Why are Feminist Judgments Necessary?
Written by: Kathryn M. Stanchi
Kathryn M. Stanchi, co-editor of Feminist Judgments: Rewritten Opinions of the United States Supreme Court (2016), reflects on the passing of Phyllis Schlafly and the history of the Equal Rights Amendment.
Last week marked the passing of Phyllis Schlafly, who arguably did more to undermine the equal rights of women than any other woman in United States history. As most know, Mrs. Schlafly tirelessly campaigned against the Equal Rights Amendment to the US Constitution (“ERA”). First drafted in 1923, the ERA stated that “[e]quality of rights under the law shall not be denied or abridged by the United States or by any State on account of sex.” The ERA failed to obtain ratification in the requisite number of states and Mrs. Schlafly is usually seen as a key architect of its demise.
Mrs. Schlafly’s death made me ponder what American law, particularly American Constitutional law, would have looked like without her – that is, with an ERA. Would an ERA have allowed Title VII to have a bona fide occupational qualification, a provision that says that sex is a genuine job requirement for some employment? Would Geduldig v. Aiello (1974), the case finding that pregnancy discrimination was not an equal protection violation, have been decided differently under an ERA? And what about all those abortion cases that followed Roe v. Wade (1973), itself precariously based on the implicit right to privacy? What might Roe and its progeny have looked like in a constitutional landscape that included an explicit equality based on sex?
Feminist Judgments: Rewritten Opinions of the United States Supreme Court, the new book I edited with Linda Berger and Bridget Crawford, imagines what 25 key Supreme Court cases on gender might have looked like had the Justices used feminist reasoning to decide the cases. In essence, Feminist Judgments imagines a Supreme Court diverse in multiple ways – not just race, gender, socioeconomic class and sexual orientation, but also philosophy, experience and perspective. The United States Supreme Court has been remarkably homogeneous in all these ways throughout history.
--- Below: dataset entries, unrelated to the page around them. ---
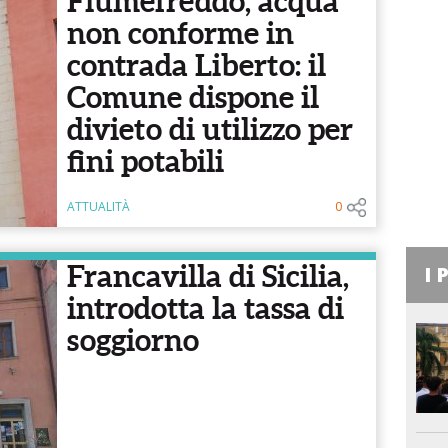
Fiumefreddo, acqua
non conforme in
contrada Liberto: il
Comune dispone il
divieto di utilizzo per
fini potabili
ATTUALITÀ
0
Francavilla di Sicilia,
I 
introdotta la tassa di
soggiorno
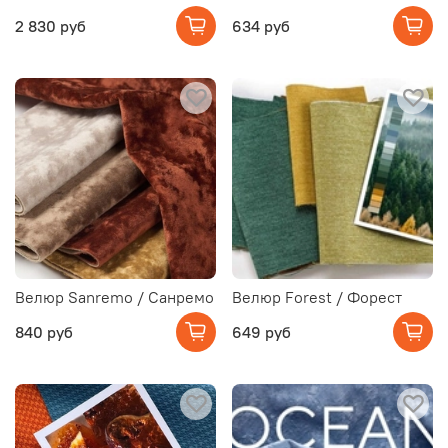
2 830 руб
634 руб
Велюр Sanremo / Санремо
Велюр Forest / Форест
840 руб
649 руб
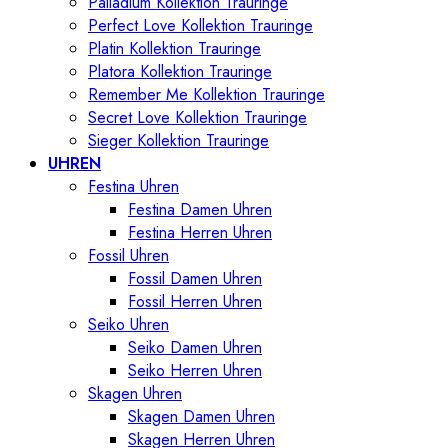
Palladium Kollektion Trauringe
Perfect Love Kollektion Trauringe
Platin Kollektion Trauringe
Platora Kollektion Trauringe
Remember Me Kollektion Trauringe
Secret Love Kollektion Trauringe
Sieger Kollektion Trauringe
UHREN
Festina Uhren
Festina Damen Uhren
Festina Herren Uhren
Fossil Uhren
Fossil Damen Uhren
Fossil Herren Uhren
Seiko Uhren
Seiko Damen Uhren
Seiko Herren Uhren
Skagen Uhren
Skagen Damen Uhren
Skagen Herren Uhren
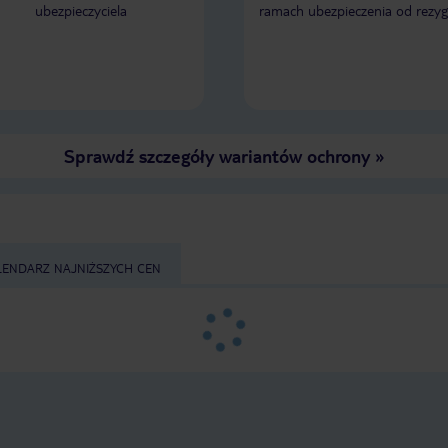
ubezpieczyciela
ramach ubezpieczenia od rezyg
Sprawdź szczegóły wariantów ochrony
»
LENDARZ NAJNIŻSZYCH CEN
Would Feminist Judgments have been necessary as a visionary project had we had an ERA? It is unclear. Perhaps the passage of the ERA would have changed the composition of the Court – but that seems unlikely. And when I ponder what the ERA would have meant for American anti-discrimination law in the hands of an entirely conservative, white, economically privileged male Supreme Court, questions linger. After all, Geduldig’s holding was based on the famous distinction between women and “pregnant persons.” If it isn’t sex discrimination to treat “pregnant persons” unequally, would an ERA have really made a difference? And Roe and its progeny might have fared no better. Feminist advocates have been largely unsuccessful in convincing the Supreme Court that anti-abortion laws are an equal protection violation based on sex. If “pregnant persons” are a different category from women, aren’t “persons who get abortions” a similarly limited category?
One mission of Feminist Judgments: Rewritten Opinions of the United States Supreme Court is to show that diversity – of sex, race, socioeconomic class, sexual orientation, among others – matters in our system of law. ERA or no ERA, the composition of the Court is critical, because the Justices are the last interpretive word on what the Constitutional text means. If the Justices saw the ERA as limited, or not covering pregnancy or abortion, all the grand words of equality would not have made a real difference in women’s lives. So, in some ways, Phyllis Schlafly made Feminist Judgments necessary, but we might have needed it anyway.